Goal of the exercise:
The finished copy must match the records exactly, except that it contains no pictures.

+++ Exercise material +++

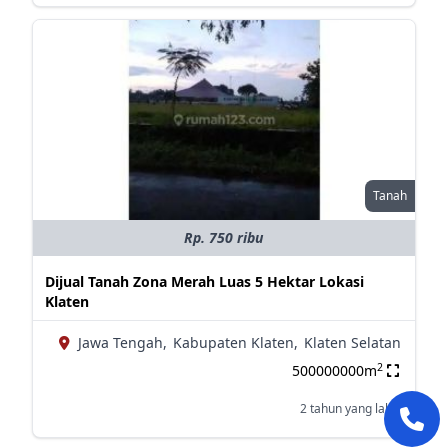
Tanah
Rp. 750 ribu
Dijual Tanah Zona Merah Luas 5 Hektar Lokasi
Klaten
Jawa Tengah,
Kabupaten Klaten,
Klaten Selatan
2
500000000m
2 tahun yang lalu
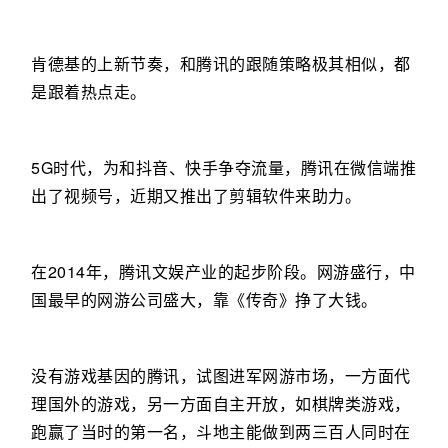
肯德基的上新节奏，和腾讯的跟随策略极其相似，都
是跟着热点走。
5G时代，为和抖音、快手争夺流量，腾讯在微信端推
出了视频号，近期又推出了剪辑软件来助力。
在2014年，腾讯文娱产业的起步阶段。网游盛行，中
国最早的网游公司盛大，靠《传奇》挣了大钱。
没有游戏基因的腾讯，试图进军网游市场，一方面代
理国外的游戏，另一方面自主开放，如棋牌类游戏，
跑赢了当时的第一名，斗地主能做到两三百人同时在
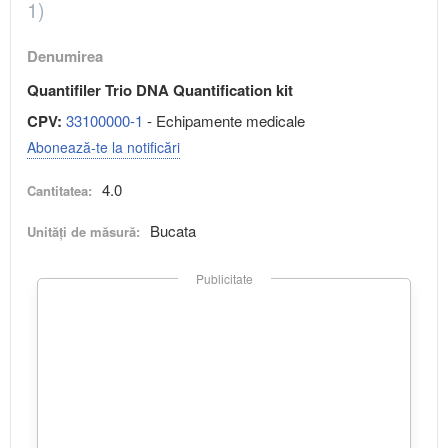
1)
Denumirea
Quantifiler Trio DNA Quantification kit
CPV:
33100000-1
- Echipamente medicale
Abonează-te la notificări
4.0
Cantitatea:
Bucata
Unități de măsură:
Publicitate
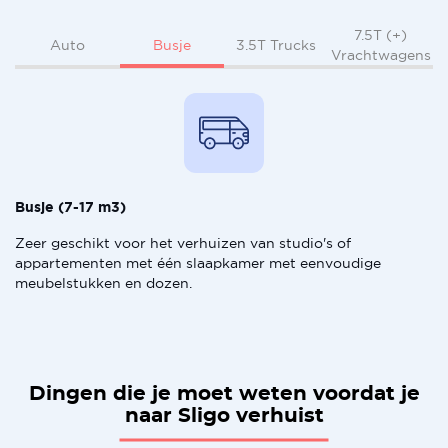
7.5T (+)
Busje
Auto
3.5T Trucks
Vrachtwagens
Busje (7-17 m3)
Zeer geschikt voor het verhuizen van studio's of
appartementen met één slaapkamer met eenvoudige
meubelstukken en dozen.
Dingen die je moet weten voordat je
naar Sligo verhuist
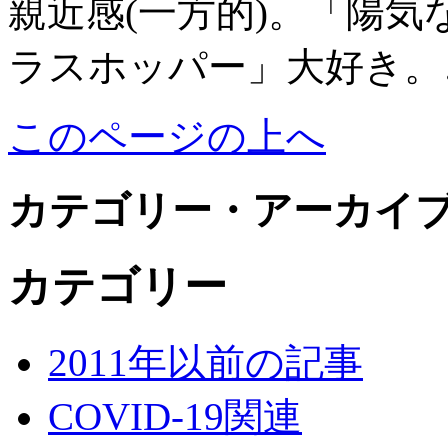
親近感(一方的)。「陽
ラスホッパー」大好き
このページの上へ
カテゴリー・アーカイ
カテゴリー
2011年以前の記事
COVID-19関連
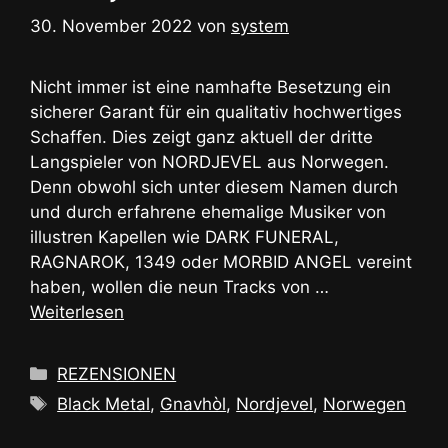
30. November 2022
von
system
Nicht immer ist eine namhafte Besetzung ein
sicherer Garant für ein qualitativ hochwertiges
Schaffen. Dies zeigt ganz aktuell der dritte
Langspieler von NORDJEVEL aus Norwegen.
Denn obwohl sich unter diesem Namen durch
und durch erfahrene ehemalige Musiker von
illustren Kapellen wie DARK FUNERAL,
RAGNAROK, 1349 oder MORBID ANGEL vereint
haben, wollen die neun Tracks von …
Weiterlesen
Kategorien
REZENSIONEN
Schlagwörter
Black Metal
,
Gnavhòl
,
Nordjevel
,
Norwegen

+++

Reply to the task:
Tanah
Rp. 750 ribu
Dijual Tanah Zona Merah Luas 5 Hektar Lokasi
Klaten
Jawa Tengah,
Kabupaten Klaten,
Klaten Selatan
2
500000000m
2 tahun yang lalu
肯德基的上新节奏，和腾讯的跟随策略极其相似，都
是跟着热点走。
5G时代，为和抖音、快手争夺流量，腾讯在微信端推
出了视频号，近期又推出了剪辑软件来助力。
在2014年，腾讯文娱产业的起步阶段。网游盛行，中
国最早的网游公司盛大，靠《传奇》挣了大钱。
没有游戏基因的腾讯，试图进军网游市场，一方面代
理国外的游戏，另一方面自主开放，如棋牌类游戏，
跑赢了当时的第一名，斗地主能做到两三百人同时在
1)
Denumirea
Quantifiler Trio DNA Quantification kit
CPV:
33100000-1
- Echipamente medicale
Abonează-te la notificări
4.0
Cantitatea:
Bucata
Unități de măsură:
Publicitate
7.5T (+)
Busje
Auto
3.5T Trucks
Vrachtwagens
Busje (7-17 m3)
Zeer geschikt voor het verhuizen van studio's of
appartementen met één slaapkamer met eenvoudige
meubelstukken en dozen.
Dingen die je moet weten voordat je
naar Sligo verhuist
親近感(一方的)。「陽
ラスホッパー」大好き
このページの上へ
カテゴリー・アーカイ
カテゴリー
2011年以前の記事
COVID-19関連
30. November 2022
von
system
Nicht immer ist eine namhafte Besetzung ein
sicherer Garant für ein qualitativ hochwertiges
Schaffen. Dies zeigt ganz aktuell der dritte
Langspieler von NORDJEVEL aus Norwegen.
Denn obwohl sich unter diesem Namen durch
und durch erfahrene ehemalige Musiker von
illustren Kapellen wie DARK FUNERAL,
RAGNAROK, 1349 oder MORBID ANGEL vereint
haben, wollen die neun Tracks von …
Weiterlesen
Kategorien
REZENSIONEN
Schlagwörter
Black Metal
,
Gnavhòl
,
Nordjevel
,
Norwegen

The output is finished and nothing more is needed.